Michigan: A Land of Opportunity in the Uncertain Times Ahead

Guest Column
By Gary Howe | Dec. 1, 2018

On the Friday after Thanksgiving, the White House released the National Climate Assessment, a quadrennial report mandated by Congress to be prepared by 13 government agencies on climate science. This report details the coming risks, costs, and interconnected impacts that will cascade through our natural, built and social systems. The 13-agency report is clear that those impacts will be destructive, expensive, and many of them are already here. Its apocalyptic effect is similar to the October IPCC Special Report on Global Warming that said we have roughly 12 years to alter the way we live on the planet, or the impacts of climate change will be irreversible.
 
On Thanksgiving, the day before, few of us counted among our blessings the destructive, expensive, and horrifying impacts of climate change in the news.
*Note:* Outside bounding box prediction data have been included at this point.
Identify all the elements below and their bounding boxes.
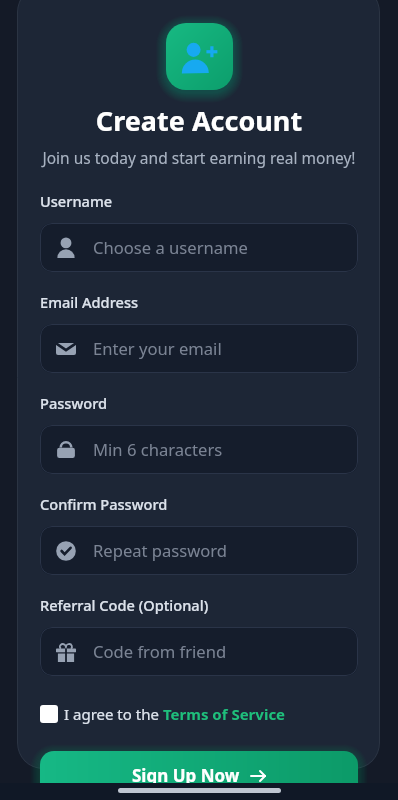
staticText: Join us today and start earning real mon…: [0, 147, 398, 168]
staticText: Choose a username: [93, 236, 248, 259]
staticText: Sign Up Now: [132, 764, 240, 787]
staticText: Confirm Password: [40, 494, 168, 514]
staticText: I agree to the: [64, 704, 163, 724]
button[interactable]: Min 6 characters: [40, 425, 358, 474]
staticText: Create Account: [0, 102, 398, 139]
staticText: Repeat password: [93, 539, 228, 562]
other: App logo: [166, 23, 233, 90]
staticText: Min 6 characters: [93, 438, 223, 461]
button[interactable]: Sign Up Now: [40, 751, 358, 800]
staticText: Referral Code (Optional): [40, 595, 209, 615]
staticText: Code from friend: [93, 640, 227, 663]
staticText: Email Address: [40, 292, 139, 312]
button[interactable]: Choose a username: [40, 223, 358, 272]
staticText: Username: [40, 191, 113, 211]
staticText: Password: [40, 393, 108, 413]
button[interactable]: Enter your email: [40, 324, 358, 373]
button[interactable]: Repeat password: [40, 526, 358, 575]
button[interactable]: Code from friend: [40, 627, 358, 676]
staticText: Terms of Service: [163, 704, 286, 724]
button[interactable]: I agree to the: [40, 704, 286, 724]
staticText: Enter your email: [93, 337, 222, 360]
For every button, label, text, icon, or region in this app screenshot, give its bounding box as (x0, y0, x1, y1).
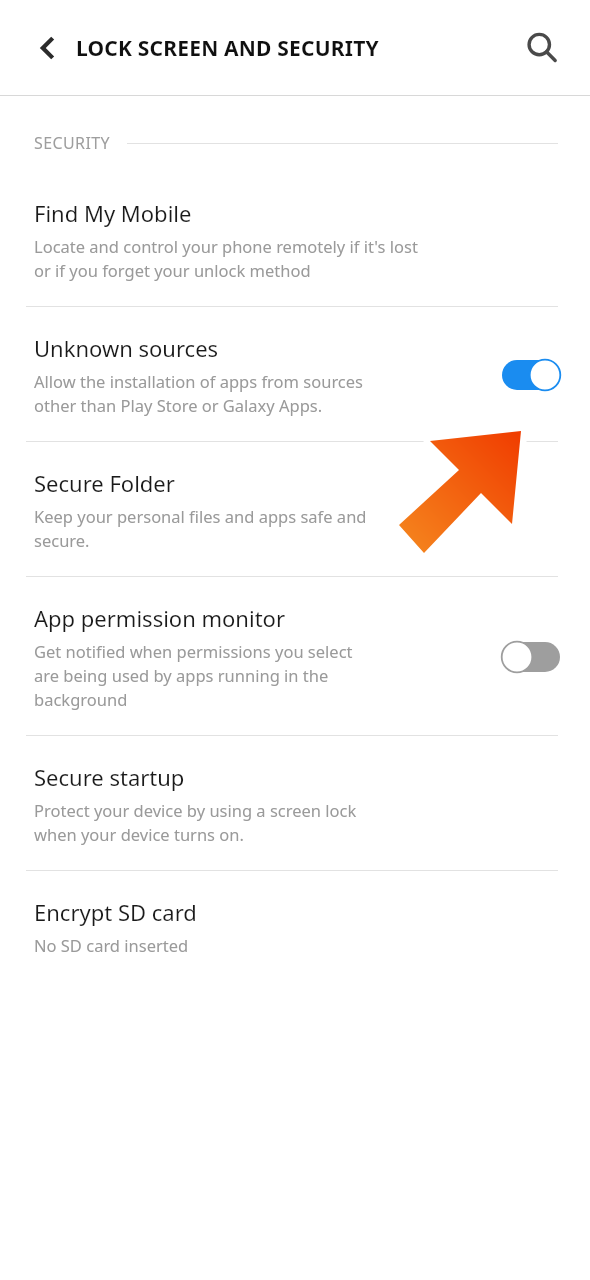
staticText: Secure Folder (34, 468, 175, 498)
button[interactable]: Search (518, 24, 566, 72)
staticText: Allow the installation of apps from sour… (34, 370, 363, 417)
button[interactable]: Encrypt SD card (0, 871, 590, 980)
staticText: Protect your device by using a screen lo… (34, 799, 357, 846)
staticText: Secure startup (34, 762, 185, 792)
button[interactable]: Toggle off (502, 640, 560, 674)
button[interactable]: Toggle on (502, 358, 560, 392)
button[interactable]: Find My Mobile (0, 172, 590, 306)
button[interactable]: Secure Folder (0, 442, 590, 576)
staticText: No SD card inserted (34, 934, 189, 956)
staticText: Locate and control your phone remotely i… (34, 235, 418, 282)
button[interactable]: Unknown sources (0, 307, 590, 441)
staticText: LOCK SCREEN AND SECURITY (76, 34, 379, 63)
staticText: Unknown sources (34, 333, 219, 363)
button[interactable]: Back (24, 24, 72, 72)
staticText: App permission monitor (34, 603, 285, 633)
staticText: Keep your personal files and apps safe a… (34, 505, 367, 552)
button[interactable]: Secure startup (0, 736, 590, 870)
staticText: Encrypt SD card (34, 897, 197, 927)
staticText: Get notified when permissions you select… (34, 640, 353, 711)
staticText: Find My Mobile (34, 198, 192, 228)
staticText: SECURITY (34, 132, 111, 154)
button[interactable]: App permission monitor (0, 577, 590, 735)
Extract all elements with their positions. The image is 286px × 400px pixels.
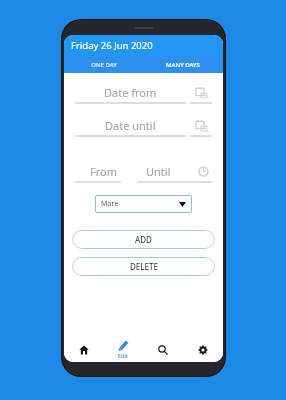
button[interactable]: Edit [103, 337, 143, 362]
staticText: From [90, 164, 117, 179]
button[interactable]: Search [143, 337, 183, 362]
staticText: Date from [104, 85, 157, 100]
button[interactable]: MANY DAYS [143, 56, 223, 73]
staticText: Date until [105, 118, 156, 133]
button[interactable]: Home [64, 337, 103, 362]
button[interactable]: Pick date [190, 83, 212, 105]
staticText: More [101, 199, 119, 209]
staticText: Friday 26 Jun 2020 [71, 39, 153, 52]
staticText: Edit [118, 352, 128, 359]
staticText: Until [146, 164, 171, 179]
staticText: MANY DAYS [166, 61, 200, 69]
button[interactable]: Settings [183, 337, 223, 362]
button[interactable]: Date until [75, 116, 212, 138]
button[interactable]: Date from [75, 83, 212, 105]
staticText: ADD [135, 234, 152, 245]
button[interactable]: Pick date [190, 116, 212, 138]
button[interactable]: From [75, 162, 131, 184]
staticText: ONE DAY [91, 61, 117, 69]
button[interactable]: More [95, 195, 192, 213]
button[interactable]: Until [137, 162, 194, 184]
button[interactable]: ONE DAY [64, 56, 143, 73]
button[interactable]: ADD [72, 230, 215, 249]
staticText: DELETE [130, 261, 158, 272]
button[interactable]: Pick time [194, 162, 212, 184]
button[interactable]: DELETE [72, 257, 215, 276]
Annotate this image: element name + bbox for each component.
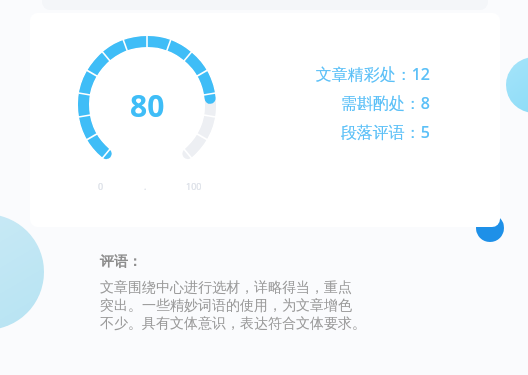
staticText: 文章精彩处：12	[315, 63, 430, 85]
staticText: 文章围绕中心进行选材，详略得当，重点	[100, 279, 352, 297]
staticText: 评语：	[100, 253, 142, 271]
staticText: 需斟酌处：8	[340, 92, 430, 114]
staticText: 80	[130, 85, 165, 126]
button[interactable]: 80	[30, 13, 500, 227]
staticText: 段落评语：5	[340, 121, 430, 143]
staticText: 不少。具有文体意识，表达符合文体要求。	[100, 315, 366, 333]
staticText: .	[144, 180, 147, 192]
staticText: 突出。一些精妙词语的使用，为文章增色	[100, 297, 352, 315]
staticText: 100	[186, 180, 202, 192]
staticText: 0	[98, 180, 104, 192]
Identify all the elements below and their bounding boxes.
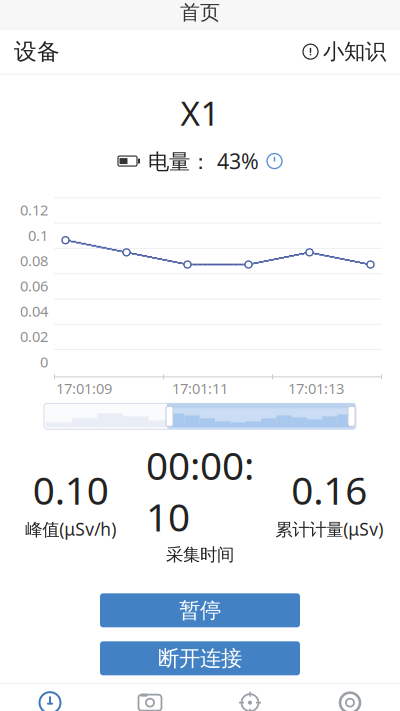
- staticText: 0.12: [20, 200, 48, 220]
- button[interactable]: 拍照: [100, 687, 200, 711]
- staticText: 累计计量(μSv): [275, 518, 383, 540]
- staticText: 00:00:10: [146, 439, 254, 542]
- staticText: 首页: [180, 0, 220, 25]
- staticText: 断开连接: [158, 645, 242, 671]
- staticText: 0.08: [20, 251, 48, 270]
- button[interactable]: 小知识: [303, 33, 386, 71]
- staticText: 0.10: [33, 464, 109, 516]
- staticText: 0: [40, 352, 48, 372]
- staticText: 17:01:13: [288, 379, 344, 398]
- staticText: 峰值(μSv/h): [25, 518, 116, 540]
- staticText: 采集时间: [166, 544, 234, 565]
- staticText: 0.16: [291, 464, 367, 516]
- staticText: 0.1: [28, 226, 48, 245]
- button[interactable]: 定位: [200, 687, 300, 711]
- staticText: 0.06: [20, 276, 48, 296]
- staticText: 暂停: [179, 597, 221, 623]
- staticText: 小知识: [323, 39, 386, 65]
- button[interactable]: 设置: [300, 687, 400, 711]
- staticText: 设备: [14, 38, 60, 66]
- staticText: 0.02: [20, 327, 48, 346]
- staticText: X1: [180, 91, 220, 135]
- staticText: 17:01:11: [172, 379, 228, 398]
- button[interactable]: 组件: [0, 687, 100, 711]
- staticText: 电量： 43%: [148, 147, 259, 175]
- staticText: 17:01:09: [56, 379, 112, 398]
- staticText: 0.04: [20, 301, 48, 321]
- button[interactable]: 断开连接: [100, 641, 300, 675]
- button[interactable]: 暂停: [100, 593, 300, 627]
The West Coast is on fire. Atlantic hurricanes are stronger. Tornadoes are more frequent in the middle of the country. Rainstorms are heavier, and extreme flooding more common. Spring is earlier, summer is hotter, and as a result, disease-carrying ticks and mosquitoes are swarming. Good grief!
 
There is some good news, though. If you live in Michigan, you are well positioned to be a leader in this climatically challenged world. Our water-rich state will not be without its challenges because climate change will stress our infrastructure, wreak havoc on our farms, cause unnecessary heat strokes, and stress our social structures — OK, maybe not your standard goodnews.
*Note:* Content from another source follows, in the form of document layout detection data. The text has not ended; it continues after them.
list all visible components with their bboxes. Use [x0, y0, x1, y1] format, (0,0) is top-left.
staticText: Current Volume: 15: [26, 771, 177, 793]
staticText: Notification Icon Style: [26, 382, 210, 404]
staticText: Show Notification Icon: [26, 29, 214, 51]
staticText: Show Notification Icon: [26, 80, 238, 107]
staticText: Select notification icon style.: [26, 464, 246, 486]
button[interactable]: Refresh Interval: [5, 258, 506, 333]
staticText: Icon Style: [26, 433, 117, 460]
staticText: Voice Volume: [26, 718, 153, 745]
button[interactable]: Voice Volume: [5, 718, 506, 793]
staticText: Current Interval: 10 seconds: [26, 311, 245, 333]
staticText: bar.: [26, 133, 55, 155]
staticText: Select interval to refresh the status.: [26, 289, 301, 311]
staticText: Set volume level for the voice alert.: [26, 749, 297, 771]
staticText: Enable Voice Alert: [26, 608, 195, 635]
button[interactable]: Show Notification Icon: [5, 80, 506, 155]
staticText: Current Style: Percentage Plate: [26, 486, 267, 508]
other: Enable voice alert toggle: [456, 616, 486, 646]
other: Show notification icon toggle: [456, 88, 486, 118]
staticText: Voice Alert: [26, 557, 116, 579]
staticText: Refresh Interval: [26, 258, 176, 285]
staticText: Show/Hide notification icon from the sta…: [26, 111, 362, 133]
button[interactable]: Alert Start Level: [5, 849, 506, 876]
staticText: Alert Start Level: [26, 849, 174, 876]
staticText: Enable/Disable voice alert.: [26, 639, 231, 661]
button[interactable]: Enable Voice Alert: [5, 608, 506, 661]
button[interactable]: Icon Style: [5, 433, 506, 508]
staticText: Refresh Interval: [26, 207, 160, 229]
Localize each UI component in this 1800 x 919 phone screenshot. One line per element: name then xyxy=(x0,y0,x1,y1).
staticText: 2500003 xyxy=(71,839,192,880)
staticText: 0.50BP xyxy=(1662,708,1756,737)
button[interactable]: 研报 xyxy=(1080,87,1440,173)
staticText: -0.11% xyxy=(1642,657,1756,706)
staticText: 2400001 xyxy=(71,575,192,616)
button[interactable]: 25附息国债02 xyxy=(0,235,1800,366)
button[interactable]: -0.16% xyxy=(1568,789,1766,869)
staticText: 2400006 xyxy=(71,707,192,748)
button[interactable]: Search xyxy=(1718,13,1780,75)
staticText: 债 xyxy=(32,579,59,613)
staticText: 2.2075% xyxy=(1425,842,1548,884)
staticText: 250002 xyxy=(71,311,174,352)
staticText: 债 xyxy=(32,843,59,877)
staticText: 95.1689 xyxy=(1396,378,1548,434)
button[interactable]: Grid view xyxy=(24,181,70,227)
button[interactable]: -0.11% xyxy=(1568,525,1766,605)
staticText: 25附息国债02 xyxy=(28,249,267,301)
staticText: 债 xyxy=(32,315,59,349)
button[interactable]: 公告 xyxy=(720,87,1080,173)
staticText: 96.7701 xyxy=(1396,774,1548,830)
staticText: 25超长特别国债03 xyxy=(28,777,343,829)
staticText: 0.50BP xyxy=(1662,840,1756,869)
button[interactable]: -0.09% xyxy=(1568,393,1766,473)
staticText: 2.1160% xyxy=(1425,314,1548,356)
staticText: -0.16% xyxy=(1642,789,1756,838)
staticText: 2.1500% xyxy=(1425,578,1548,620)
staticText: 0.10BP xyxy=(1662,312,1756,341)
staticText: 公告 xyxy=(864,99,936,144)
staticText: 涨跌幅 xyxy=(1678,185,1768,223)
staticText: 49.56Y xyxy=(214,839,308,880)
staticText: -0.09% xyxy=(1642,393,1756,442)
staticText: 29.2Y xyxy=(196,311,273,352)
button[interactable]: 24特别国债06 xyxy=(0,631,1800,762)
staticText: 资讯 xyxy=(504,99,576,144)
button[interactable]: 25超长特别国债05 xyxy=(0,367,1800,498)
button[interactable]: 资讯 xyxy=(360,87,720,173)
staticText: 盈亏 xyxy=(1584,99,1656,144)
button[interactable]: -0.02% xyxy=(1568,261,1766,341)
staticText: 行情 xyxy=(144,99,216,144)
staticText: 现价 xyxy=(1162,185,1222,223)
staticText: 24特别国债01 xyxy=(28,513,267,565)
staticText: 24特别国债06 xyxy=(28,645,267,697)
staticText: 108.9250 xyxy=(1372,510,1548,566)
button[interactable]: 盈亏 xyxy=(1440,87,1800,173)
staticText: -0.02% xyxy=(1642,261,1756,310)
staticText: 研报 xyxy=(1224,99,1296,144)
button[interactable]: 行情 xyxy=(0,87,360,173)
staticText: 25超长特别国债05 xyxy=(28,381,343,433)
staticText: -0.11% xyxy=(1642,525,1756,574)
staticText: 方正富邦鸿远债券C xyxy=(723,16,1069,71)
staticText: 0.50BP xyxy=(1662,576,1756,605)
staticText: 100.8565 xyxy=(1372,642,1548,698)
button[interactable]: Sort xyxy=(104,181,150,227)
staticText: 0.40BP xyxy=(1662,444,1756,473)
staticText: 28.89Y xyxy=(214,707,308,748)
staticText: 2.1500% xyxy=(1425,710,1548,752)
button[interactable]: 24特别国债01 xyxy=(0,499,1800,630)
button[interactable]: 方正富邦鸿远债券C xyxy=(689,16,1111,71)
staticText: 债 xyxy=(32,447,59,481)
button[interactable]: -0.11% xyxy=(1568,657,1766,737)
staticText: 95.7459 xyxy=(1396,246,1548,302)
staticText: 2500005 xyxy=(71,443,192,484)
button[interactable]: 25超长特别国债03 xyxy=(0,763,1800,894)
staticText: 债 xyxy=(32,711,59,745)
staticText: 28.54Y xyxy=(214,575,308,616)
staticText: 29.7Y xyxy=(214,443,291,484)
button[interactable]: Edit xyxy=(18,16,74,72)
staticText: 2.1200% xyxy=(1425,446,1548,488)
But watch Popular Science’s cheeky 2017 video “Where to Live in America 2100,” and you’ll see that apparently, everyone and their beagle is moving to Michigan in the next 80 years. You might say, Michigan will have a comparative advantage. Are we ready? 
 
Certainly not. But Michigan has an opportunity to be a welcoming port in the storm. We still have time to adapt in ways that help reduce the causes of climate change, help us cope with the inevitable negatives, and decrease fragility in our economic and social systems. There are no maps for these waters; they will evolve as progress is made. But we know improvement includes reduction of carbon emissions, and that carbon reduction is the byproduct of more important, tangible societal shifts in behavior and technology.
 
•  Michigan can build greener, more efficient water and sewer systems. Most of our cities are already at the end of the life cycle of the current ones, so there is an opportunity to build systems that reduce negative impacts and promise a more resilient future. This will certainly include more robust urban forests.
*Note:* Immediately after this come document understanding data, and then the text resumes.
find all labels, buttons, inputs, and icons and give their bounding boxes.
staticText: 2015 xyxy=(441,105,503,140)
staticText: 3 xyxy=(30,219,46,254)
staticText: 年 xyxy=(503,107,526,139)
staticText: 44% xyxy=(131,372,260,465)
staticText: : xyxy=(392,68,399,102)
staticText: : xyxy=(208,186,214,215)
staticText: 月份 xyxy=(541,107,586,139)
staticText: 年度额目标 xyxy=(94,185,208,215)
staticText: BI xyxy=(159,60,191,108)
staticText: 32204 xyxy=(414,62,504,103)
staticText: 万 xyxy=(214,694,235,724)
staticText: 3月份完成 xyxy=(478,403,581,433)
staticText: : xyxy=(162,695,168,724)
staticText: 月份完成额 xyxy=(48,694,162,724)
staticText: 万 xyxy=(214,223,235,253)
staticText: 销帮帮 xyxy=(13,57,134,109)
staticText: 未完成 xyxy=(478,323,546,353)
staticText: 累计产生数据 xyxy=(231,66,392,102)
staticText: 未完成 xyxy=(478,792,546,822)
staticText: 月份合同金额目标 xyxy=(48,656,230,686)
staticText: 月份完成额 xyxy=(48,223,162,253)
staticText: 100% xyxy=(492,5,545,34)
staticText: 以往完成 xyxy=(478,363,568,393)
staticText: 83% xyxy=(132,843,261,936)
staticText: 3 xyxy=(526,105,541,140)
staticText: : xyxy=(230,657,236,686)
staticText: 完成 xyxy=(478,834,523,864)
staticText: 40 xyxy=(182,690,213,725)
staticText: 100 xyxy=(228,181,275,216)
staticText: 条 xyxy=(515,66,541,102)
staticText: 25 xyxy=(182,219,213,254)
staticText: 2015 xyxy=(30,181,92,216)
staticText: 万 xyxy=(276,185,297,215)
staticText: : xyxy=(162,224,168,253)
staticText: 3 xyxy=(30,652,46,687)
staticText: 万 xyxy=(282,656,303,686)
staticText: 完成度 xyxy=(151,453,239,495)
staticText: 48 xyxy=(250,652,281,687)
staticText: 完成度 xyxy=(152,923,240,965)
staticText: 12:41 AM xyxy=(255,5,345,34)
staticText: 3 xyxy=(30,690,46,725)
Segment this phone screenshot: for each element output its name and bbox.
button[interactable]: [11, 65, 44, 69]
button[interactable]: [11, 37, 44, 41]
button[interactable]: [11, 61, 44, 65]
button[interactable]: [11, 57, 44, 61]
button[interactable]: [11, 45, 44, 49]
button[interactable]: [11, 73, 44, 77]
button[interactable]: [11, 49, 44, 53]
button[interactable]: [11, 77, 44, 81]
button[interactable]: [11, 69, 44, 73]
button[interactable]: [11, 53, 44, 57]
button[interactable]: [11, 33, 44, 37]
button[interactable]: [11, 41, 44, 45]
•  Our transportation system will increasingly focus on quality of place, with more access options than the usual “one person, one car” (electric or autonomous). The current model of mobility is energy hungry and consumes too much valuable land that will be needed for a more efficient tax base, a stronger agricultural economy, and protected green areas. We also have more choices on how to get from city to city. Passenger rail will return. 

•  Places that have been quiet, like Sault Ste. Marie, will increasingly become destinations. Our social systems, including land-use policies, will need to welcome newcomers from the hot, dry south and seek their participation. Interestingly, that will mark a return to the ambitious dreams of the Sault’s founding families who envisioned a grand city on par with the great cities of the world. Perhaps, even the campaign for Sault Ste. Marie to host the United Nations will be reintroduced.
 
Of course, none of these changes are a given, and the pains of coming climate change will be real and felt hardest among the most vulnerable among us. That is no joking matter. Nor is the political will, leadership, and willingness of Michiganders to embrace the investments of time, energy, and capital needed to mitigate and adaptto coming events. As the White House report shows, climate change is going to be expensive.
 
The path forward will require an all-parties, all-solutions approach. We don’t have time for dour pessimism and empty optimism, and we certainly don’t have time for climatechange deniers, anti-science crusaders, and entrenched tribalism. Those forces will be replaced by a new generation of leaders committed to long-term planning for a world that will be increasingly unpredictable. It isn’t going to be easy, but neither is it easy to cheer for the Lions. 
 
We Michiganders are hale and hearty stock, with a unique entrepreneurial spirit, a history of change, and a land of wealth — all of which is something to be grateful for, because whether or not we wished for it, there are interesting times ahead.
 
Gary L. Howe is a photographer, planner, and teacher. He encourages readers to follow the work of Michigan Climate Action Network and other organizations dedicated to providing solutions for the coming challenges.